In history, the population of African Americans in the United States have always struggled to gain the respect and freedom as citizens. The United States started this bad streak when slavery began in what was the colonies under British rule. Then years later, after the end of slavery, African Americans were still being mistreated by the “people of America.” In the mid-1950s and 60s, blacks were rebelling because of how they were being used by the United States but yet still were not being treated like Americans. On July 5th, 1852, Fredrick Douglass stood in front of an auditorium filled with members of the Ladies’ Anti-Slavery Society in Rochester, New York and spoke about how it felt to be a slave on the Fourth of July. He talked about how being a slave on that day of celebration was nothing to celebrate. While one hundred and fourteen years later, one hundred and three years after slavery, at the University of California at Berkley, Stokley Carmichael delivered a speech to a room filled of white students for are too against injustice about how much had changed in the United States and how much had yet to change. By October of 1966, the United States had eradicated slavery however African Americans were not yet free. Many African Americans still felt the heat of injustice, especially at a time that included the Vietnam War. Upon carefully inspection, the reader can still the message of these two men are very similar and different in subject matter.

Upon simple observation, the reader can see that both men are talking about the treatment of African Americans at those specific periods of time. For Fredrick Douglass, he spoke at a time during which African Americans were trying to gain freedom from the bondage of slavery that had crippled the United States since its inception. Douglass refers to how African Americans were living in the United States but were not an actual part of the country. But rather slaves in the United States were like people who were on the outside looking in on those who enjoyed the freedoms of being an American citizen. To the present audience, Douglass is trying to bring awareness and almost garner support for the cause of freedom, by giving a firsthand account of slavery.

Now in comparison, again these two speeches were talking about the condition at the time of the African American population in United States. On the one hand, African Americans were staring down the barrel of a nation that treated them as second class and servants. And the latter speech, presented African Americans looking at life of again as being second class and inferior, yet supposedly free. To the reader, it can easily be seen that life really had not changed from 1852 to 1966. The gap in time even with the changes that were being made, there were still great barriers from the African American people. 

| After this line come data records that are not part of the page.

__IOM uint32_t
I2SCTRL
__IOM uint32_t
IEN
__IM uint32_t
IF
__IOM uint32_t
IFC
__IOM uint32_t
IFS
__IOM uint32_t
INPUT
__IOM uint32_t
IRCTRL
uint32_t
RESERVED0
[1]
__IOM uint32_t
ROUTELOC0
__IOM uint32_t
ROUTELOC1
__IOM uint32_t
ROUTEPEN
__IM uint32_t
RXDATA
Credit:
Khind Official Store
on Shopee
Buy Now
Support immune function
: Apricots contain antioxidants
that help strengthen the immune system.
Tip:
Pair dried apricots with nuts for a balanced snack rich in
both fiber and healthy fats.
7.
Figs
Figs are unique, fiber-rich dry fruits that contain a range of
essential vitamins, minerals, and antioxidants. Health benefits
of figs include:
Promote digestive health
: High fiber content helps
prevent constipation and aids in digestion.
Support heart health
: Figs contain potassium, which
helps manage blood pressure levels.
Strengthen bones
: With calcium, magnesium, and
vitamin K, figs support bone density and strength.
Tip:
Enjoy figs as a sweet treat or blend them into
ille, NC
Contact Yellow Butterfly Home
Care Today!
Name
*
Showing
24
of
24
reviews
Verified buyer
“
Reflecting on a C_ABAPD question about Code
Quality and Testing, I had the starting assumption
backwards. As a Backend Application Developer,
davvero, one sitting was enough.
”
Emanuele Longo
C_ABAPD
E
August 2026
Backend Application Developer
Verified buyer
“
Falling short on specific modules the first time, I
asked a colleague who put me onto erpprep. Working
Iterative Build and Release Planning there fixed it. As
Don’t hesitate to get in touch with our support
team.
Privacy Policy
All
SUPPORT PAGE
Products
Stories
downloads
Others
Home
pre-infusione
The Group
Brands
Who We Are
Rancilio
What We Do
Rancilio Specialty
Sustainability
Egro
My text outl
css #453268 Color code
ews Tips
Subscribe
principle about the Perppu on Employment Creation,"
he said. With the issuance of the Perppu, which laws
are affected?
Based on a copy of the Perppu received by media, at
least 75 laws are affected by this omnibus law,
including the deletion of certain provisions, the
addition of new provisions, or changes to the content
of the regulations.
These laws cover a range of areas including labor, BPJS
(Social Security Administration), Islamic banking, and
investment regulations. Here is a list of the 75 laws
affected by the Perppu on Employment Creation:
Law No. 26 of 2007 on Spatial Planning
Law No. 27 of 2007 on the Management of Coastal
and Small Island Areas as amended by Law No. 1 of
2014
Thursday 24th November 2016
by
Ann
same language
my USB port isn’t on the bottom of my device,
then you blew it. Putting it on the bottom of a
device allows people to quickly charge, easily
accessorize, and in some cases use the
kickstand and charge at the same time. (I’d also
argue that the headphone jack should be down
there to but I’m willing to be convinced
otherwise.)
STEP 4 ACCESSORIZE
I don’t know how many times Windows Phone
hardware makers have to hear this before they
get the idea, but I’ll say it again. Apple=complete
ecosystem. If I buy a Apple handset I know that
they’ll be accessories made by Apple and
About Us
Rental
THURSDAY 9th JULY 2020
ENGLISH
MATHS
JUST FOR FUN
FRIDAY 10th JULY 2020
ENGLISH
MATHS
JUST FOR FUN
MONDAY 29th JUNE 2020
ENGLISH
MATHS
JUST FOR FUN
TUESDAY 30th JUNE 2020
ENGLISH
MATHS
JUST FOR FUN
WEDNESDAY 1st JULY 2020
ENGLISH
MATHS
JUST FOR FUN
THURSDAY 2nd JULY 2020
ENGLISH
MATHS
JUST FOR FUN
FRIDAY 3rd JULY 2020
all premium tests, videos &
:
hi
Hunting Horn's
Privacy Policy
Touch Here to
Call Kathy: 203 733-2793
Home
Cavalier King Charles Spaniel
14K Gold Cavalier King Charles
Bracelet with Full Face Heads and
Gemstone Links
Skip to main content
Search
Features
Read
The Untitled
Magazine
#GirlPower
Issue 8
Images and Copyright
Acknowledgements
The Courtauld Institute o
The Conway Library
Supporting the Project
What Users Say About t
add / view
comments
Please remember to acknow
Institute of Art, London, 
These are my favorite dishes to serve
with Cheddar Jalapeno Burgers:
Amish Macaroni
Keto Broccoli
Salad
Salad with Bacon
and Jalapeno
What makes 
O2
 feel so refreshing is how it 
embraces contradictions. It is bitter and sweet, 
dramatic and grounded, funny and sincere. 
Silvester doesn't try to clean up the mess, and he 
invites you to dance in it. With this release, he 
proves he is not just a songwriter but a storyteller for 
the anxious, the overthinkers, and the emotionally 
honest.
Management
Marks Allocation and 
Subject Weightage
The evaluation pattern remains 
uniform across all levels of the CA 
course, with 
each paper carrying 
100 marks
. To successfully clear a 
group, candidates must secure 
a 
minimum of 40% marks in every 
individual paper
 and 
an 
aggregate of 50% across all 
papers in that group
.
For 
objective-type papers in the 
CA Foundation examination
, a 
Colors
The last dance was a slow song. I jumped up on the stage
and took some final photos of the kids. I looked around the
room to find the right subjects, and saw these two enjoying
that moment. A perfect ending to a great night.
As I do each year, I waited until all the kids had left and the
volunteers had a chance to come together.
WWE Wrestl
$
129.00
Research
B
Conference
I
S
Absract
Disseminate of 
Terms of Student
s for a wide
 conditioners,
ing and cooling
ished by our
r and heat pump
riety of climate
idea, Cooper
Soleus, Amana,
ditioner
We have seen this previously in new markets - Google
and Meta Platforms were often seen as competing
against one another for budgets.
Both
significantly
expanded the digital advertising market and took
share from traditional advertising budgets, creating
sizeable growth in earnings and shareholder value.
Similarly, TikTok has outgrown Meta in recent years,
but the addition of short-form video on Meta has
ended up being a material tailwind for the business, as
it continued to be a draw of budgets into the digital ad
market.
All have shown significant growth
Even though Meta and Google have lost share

However, for Stokely Carmichael, he delivered his speech at a time where Africans Americans were trying to gain freedom from the injustice of “just being a black person.”  Both men are speaking to a relatively white crowd who want to make a difference in their world, both men in their speeches explain the struggles that they and some many others had to go through just because of the color of their skin. He argued that the America he lived in was “their” America and not his, while Carmichael spoke about how unjust it was for an African American man to go fight for the United States in Vietnam only to be killed and even buried in his own country. On the contrary, both men historically had different ways of solving the problems in the country at the time While Carmichael in equal rights for blacks, after the end of slavery, but through violence and isolation.

Upon inspection of both works, the reader can see that the message of both men is just about the same and that is making people aware of the injustices served towards African-Americans and other people of color. The only difference in the message is its language, as they come from different time periods in history. It is recommended that one would read Douglass’ work first as it gives one the perspective of an African American person living before the end of slavery. While later reading Carmichael’s, work will help the reader understand life as an African-American still fighting for freedom some 100 years after the end of slavery, and much did not change in that time span. When reading these pieces, the reader can compare them to what is going on in the world around them in the current period.

In conclusion, the reader is exposed through these two pieces of writing that offer proof of their similarity and differences. Similarity these two writings serve the same purpose of bringing awareness to a problem. That problem being the struggle of being black in the United States at the time. While there were also differences in how they believed in how the problem should be solved, as well as what was going on during their times. In history, the population of African Americans in the United States have always struggled to gain the respect and freedom as citizens. The United States started this bad streak when slavery began in what was the colonies under British rule. Then years later, after the end of slavery, African Americans were still being mistreated by the “people of America.” In the mid-1950s and 60s, blacks were rebelling because of how they were being used by the United States but still were not being treated like Americans. Upon carefully inspection, the reader can still the message of these two men are very similar and different in subject matter.